Not so long ago, few public servants questioned the received wisdom that large sets of data about individuals were safe to release as long as enough personal information was removed. That has all changed in recent years, thanks largely to the work of Dr Vanessa Teague, Dr Chris Culnane and Dr Benjamin Rubinstein.
Their work has led to a ruling against the Department of Health, which agreed to an enforceable undertaking after the Office of the Australian Information Commissioner found it had breached the Privacy Act earlier this year, but did not leave any individual citizen’s identity “reasonably identifiable” for the purposes of the federal act (which is similar in this regard to state privacy laws).
In his last ruling before retiring, former federal privacy commissioner Timothy Pilgrim decided the re-identification of patient data did not count as a breach because it required significant technical skills to accomplish:
“While there is some risk of re-identification of patients by a sufficiently informed and skilled person, this risk is extremely low. Further, in the event that a possible match between a known person and a patient in the dataset occurs, it would be extremely difficult to confirm whether the match is correct.”
Teague, who didn’t think that ruling went far enough, has previously debated typical risk-based approaches to de-identification with other experts and essentially argued that datasets based on records of individuals — anonymised or not — are best kept in controlled environments, not released out into the wild on a site like data.gov.au.
Writing under the letterhead of their local state privacy authority this month, the three academics warn that it’s not well-intentioned experts like themselves that organisations need to worry about, when they jump aboard the open-data bandwagon.
“Most published re-identifications are performed by journalists or academics,” they note.
“Is this because they are the only people who are doing re-identification, or because they are the kind of people who tend to publish what they learn?”
Organisations hold vast stores of auxiliary information
“Although by definition we won’t hear about the unpublished re-identifications, there are certainly many organisations with vast stores of auxiliary information,” the report warns.
The researchers explain how re-identification works for those who haven’t been keeping up; essentially, the internet is awash with this kind of “auxiliary information” that can be obtained easily and used to cross-reference with anonymised records.
“The database of a bank, health insurer or employer could contain significant auxiliary information that could be of great value in re-identifying a health data set, for example, and those organisations would have significant financial incentive to do so,” warn Teague, Culnane and Rubinstein.
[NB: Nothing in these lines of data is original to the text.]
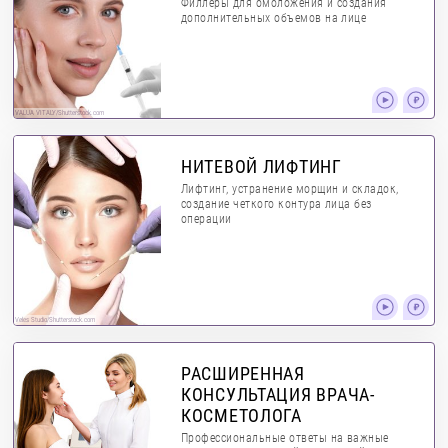
Филлеры для омоложения и создания
дополнительных объемов на лице
VALUA VITALY/Shutterstock.com
НИТЕВОЙ ЛИФТИНГ
Лифтинг, устранение морщин и складок,
создание четкого контура лица без
операции
Veles Studio/Shutterstock.com
РАСШИРЕННАЯ
КОНСУЛЬТАЦИЯ ВРАЧА-
КОСМЕТОЛОГА
Профессиональные ответы на важные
“The auxiliary information available to law-abiding researchers today is the absolute minimum that might be available to a determined attacker, now or in the future.”
They restate their view that the federal government’s idea of making re-identification a crime — even if done by experts with the intention of highlighting risks — is likely to be “ineffective, and even counterproductive” based on quite simple logic:
“If re-identification is not possible then it doesn’t need to be prohibited; if re-identification is straightforward then governments (and the people whose data was published) need to find out.”
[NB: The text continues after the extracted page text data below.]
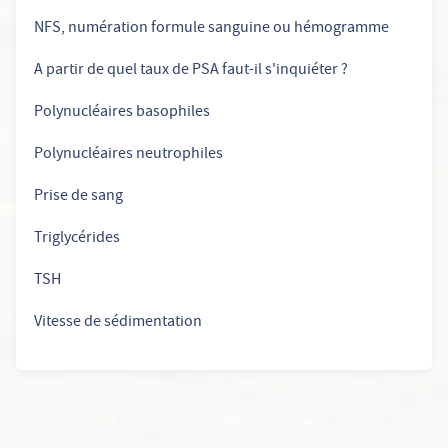
NFS, numération formule sanguine ou hémogramme
A partir de quel taux de PSA faut-il s'inquiéter ?
Polynucléaires basophiles
Polynucléaires neutrophiles
Prise de sang
Triglycérides
TSH
Vitesse de sédimentation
The report goes on to offer technical guidance for public service leaders from the perspective of people who know how to re-identify data. In the Medicare data they looked at, for example, they know that Kevin Rudd’s record was not among the 10% of records in the sample — because they found an article online stating the exact date when he had an aortic valve replacement in Brisbane.
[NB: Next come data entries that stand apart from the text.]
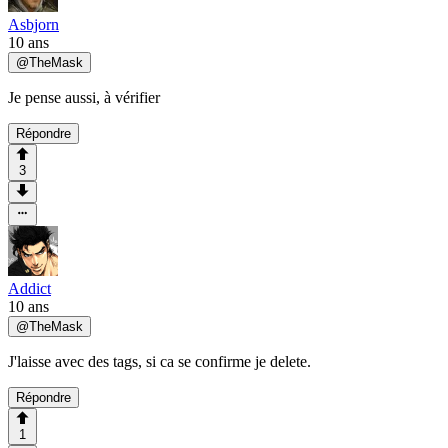
Asbjorn
10 ans
@
TheMask
Je pense aussi, à vérifier
Répondre
3
Addict
10 ans
@
TheMask
J'laisse avec des tags, si ca se confirme je delete.
Répondre
1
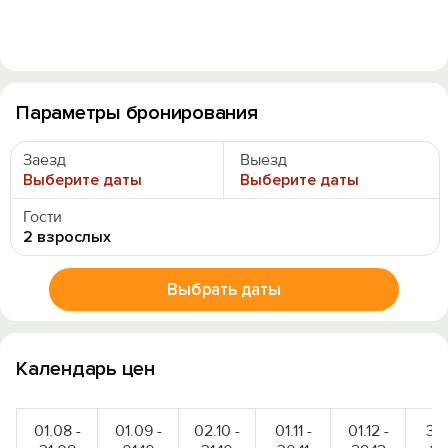
Параметры бронирования
Заезд
Выезд
Выберите даты
Выберите даты
Гости
2 взрослых
Выбрать даты
Вход на сайт
Календарь цен
Войти или
Зарегистрироваться
01.08 -
01.09 -
02.10 -
01.11 -
01.12 -
30.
“However, if Mr Rudd’s record had been chosen (and there was a 10% chance it would have been), the re-identification of that record would have implied the retrieval of the entire 30 years’ worth of his medical billing history – information that is not otherwise available online,” they explain.
They also attempt to explain why public servants might hear conflicting advice on the matter emanating from different academic disciplines.
“Scientists who regard de-identification as working well tend to come from statistical or medical disciplines; the charge that it doesn’t work tends to come from computer scientists with training in more adversarial notions of information security, cryptography, and privacy.
“The notion of risk in these two communities is very different – one is statistical and random, while the other envisages a determined and ingenious adversary with full access to a wide collection of auxiliary information.”
Coming from the second of the two communities, the authors warn that the risk can’t be eliminated.
“For detailed unit-record level data, there is no de-identification method that “works” in the sense that it preserves the scientific value of the data while preventing re-identification by a motivated attacker with auxiliary information.“Releasing the data publicly in the hope that ‘de-identification’ provides protection from a privacy breach is … a risky enterprise.”
“Evaluating the re-identification risk of publicly releasing unit-record-level data is impossible, since it requires knowledge of all contexts in which the data could be read.”
In the end, to preserve the utility of data that is based on individual records about citizens, it is safest not to release it to all and sundry as open data, but restrict it to trusted users in various ways that are discussed in the report.
“Wherever unit level data – containing data related to individuals – is used for analysis, OVIC’s view is that this is most appropriately performed in a controlled environment by data scientists,” Rachel Dixon explains in her foreword.
“Releasing the data publicly in the hope that ‘de-identification’ provides protection from a privacy breach is, as this paper demonstrates, a risky enterprise.”